Va detto subito: War non è un film di guerra ma un film sulla guerra e cosa fa agli esseri umani, non è una storia con una grande coerenza logica (i buchi di sceneggiatura sono coltivati come un hobby) né ha intenzione di far fare chissà che arco narrativo ai suoi personaggi (si ricorda di chiudere le loro storie all’ultimo proprio). L’unica cosa a cui tiene è lo sfondo, questo paese allo sbando, preda di violenti. Potrebbe facilmente essere una maniera indiretta di parlare della pandemia (come avviene in Siccità) ma onestamente non sembra di riscontrare alcuna possibilità di parallelo.

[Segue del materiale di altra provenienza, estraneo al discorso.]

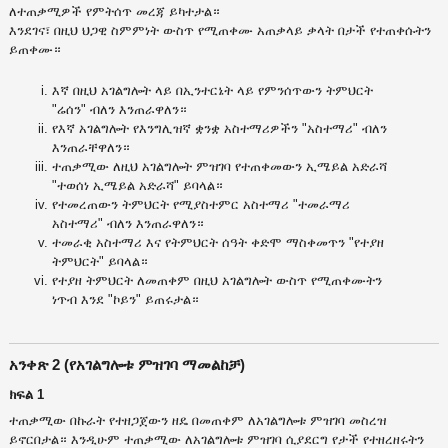
ለተጠቃሚዎች የምትሰጥ መረጃ ይካተታል።
እንደገና፣ በዚህ ህጋዊ ስምምነት ውስጥ የሚጠቀሙ አጠቃላይ ቃላት በታች የተጠቀሱትን
ይጠቀሙ።
እኛ በዚህ አገልግሎት ላይ በኢንተርኔት ላይ የምንሰጥውን ትምህርት
"ሬሰን" ብለን እንጠራዋለን።
የእኛ አገልግሎት የእንግሊዝኛ ቋንቋ አስተማሪዎችን "አስተማሪ" ብለን
እንጠራቸዋለን።
ተጠቃሚው ለዚህ አገልግሎት ምዝገባ የተጠቀመውን ኢሜይል አድራሻ
"ተወሰነ ኢሜይል አድራሻ" ይባላል።
የተመረጠውን ትምህርት የሚያስተምር አስተማሪ "ተመራማሪ
አስተማሪ" ብለን እንጠራዋለን።
ተመራቂ አስተማሪ እና የትምህርት ሰዓት ቀድሞ ማስቀመጥን "የተያዘ
ትምህርት" ይባላል።
የተያዘ ትምህርት ለመጠቀም በዚህ አገልግሎት ውስጥ የሚጠቀሙትን
ነጥብ እንደ "ኮይን" ይጠሩታል።
አንቀጽ 2 (የአገልግሎቱ ምዝገባ ማመልከቻ)
ክፍል 1
ተጠቃሚው በኩራት የተዘጋጀውን ዘዴ በመጠቀም ለአገልግሎቱ ምዝገባ መስረዝ
ይኖርበታል። እንዲሁም ተጠቃሚው ለአገልግሎቱ ምዝገባ ሲያደርግ የታች የተዘረዘሩትን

Perché War racconta l’origine della follia nelle persone, accesa da scenari violenti e possibilità di violenza, come le vittime della società (l’allevatore di vongole di Edoardo Leo) si ritrovino carnefici loro malgrado e cosa ci sia dentro di noi che viene acceso da un simile scenario. Cosa ci sia di autoritario e intollerante, ovviamente, ma anche cosa di vitale (la scena migliore è una festa nel momento meno opportuno, su un pullman turistico scoperto). In questo senso nonostante i protagonisti siano Edoardo Leo e Miriam Leone l’impressione è sempre che a Zanasi importi solo di Battiston.

War ha però tutti i difetti che i film di Zanasi coltivano di solito come pregi. È pieno di stimoli e idee non sempre chiuse, (un’ossessione per l’insoddisfazione dei personaggi, il desiderio di essere utili e la distanza dei rapporti, tutti spunti di cui regolarmente si dimentica) e si compiace così tanto di questo scenario da dimenticarsi troppo a lungo di far partire una trama. Questo è un film-fiume con momenti apprezzabili e una strana cura, in cui alla fine si finisce in uno scenario completamente diverso rispetto all’inizio (che sarebbe anche una gran bella immagine l’ultima), un viaggio verso l’inferno che tuttavia non ha le spalle larghe per reggere queste ambizioni e fa una fatica bestiale anche solo ad avanzare, come camminasse nel fango. 

Tuttavia War, proprio per essere un film di genere dalla sinossi impeccabile (il momento nella spa è perfetto a tantissimi livelli diversi) ma poi nei fatti diluito, dilatato, modificato e concentrato sullo sfondo, è anche un perfetto nuovo capitolo di un’altra grande storia di cui tutti siamo partecipi: quella della penetrazione del fantastico nel cinema italiano nella forma del genere. È la storia della ricerca collettiva da parte del nostro cinema di un matrimonio nuovo, di ibridi che abbiano un senso tra il fantastico di maggior successo che conosciamo dall’estero e il punto di evoluzione cui è arrivato per versi proprio il nostro cinema.